2.5 Image Annotation

Look at this image:
http://images.zeit.de/hamburg/stadtleben/2015-08/drage-vermisste/drage-vermisste-540x304.jpg

NOTE: It’s recommended to copy the images to an internal server, to ensure that they will be available in the future. If the above image disappears, any statements about its URL become sort of useless.

CERTH has software that can annotate it with heuristic tags and confidence, eg like this (many more tags are produced for this image):

Concepts3_Or_More_People # 0.731893
Amateur_Video            # 0.884379
Armed_Person             # 0.35975 

We can represent this in RDF using various alternatives.

2.5.1 Open Annotation

The Web Annotation Data Model (also known as Open Annotation, OA) is widely used for all kinds of associating two or several resources: bookmarking, tagging, commenting, annotating, transcription (associating the image of eg handwritten text with the deciphered textual resources), compositing pieces of a manuscript (SharedCanvas), etc.

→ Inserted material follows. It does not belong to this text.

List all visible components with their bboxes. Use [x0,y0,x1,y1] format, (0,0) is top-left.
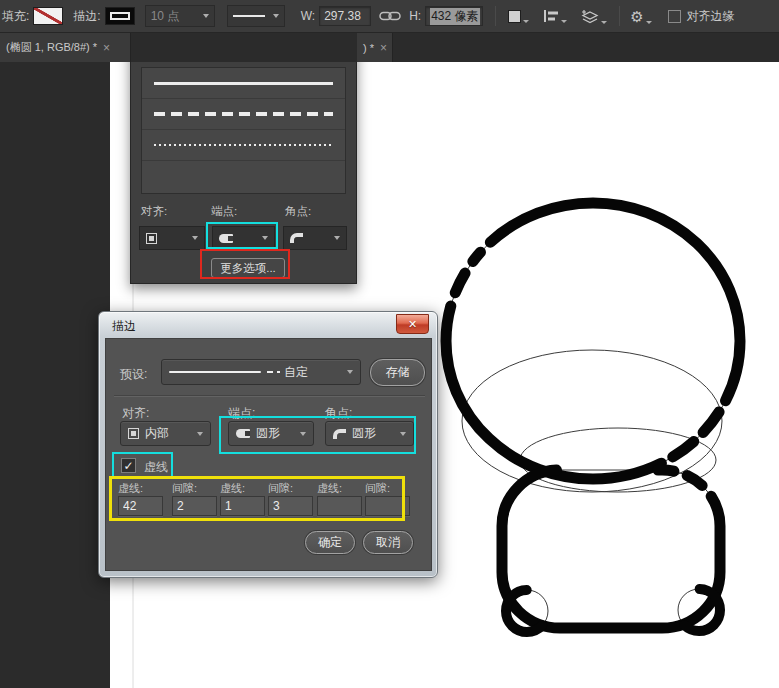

The OA ontology has gone through a huge number of revisions at various sites. To avoid confusion:

We represent image annotations as oa:SemanticTag:

  • The image is the target, tags are (linked to)*bodies*
  • The tags are expressed as oa:SemanticTag. The construct of using skos:related is doubtful and will likely be removed, but for now we’ll use it
  • OA asks us to describe the nature of the relation as a specific oa:motivatedBy. In this case I picked oa:tagging.
  • We state the nature of the resource as rdf:type dctype:Image, and its mime type as dc:format.
  • We record basic creation (provenance) information.

./annot-image-oa.ttl
./img/annot-image-oa.png

Unfortunately OA has no standard way to express confidence, which is essential for this use case. I have raised this as restful-open-annotation/spec#3. Above we use a custom property ms:confidence, and in further subsections I show other options.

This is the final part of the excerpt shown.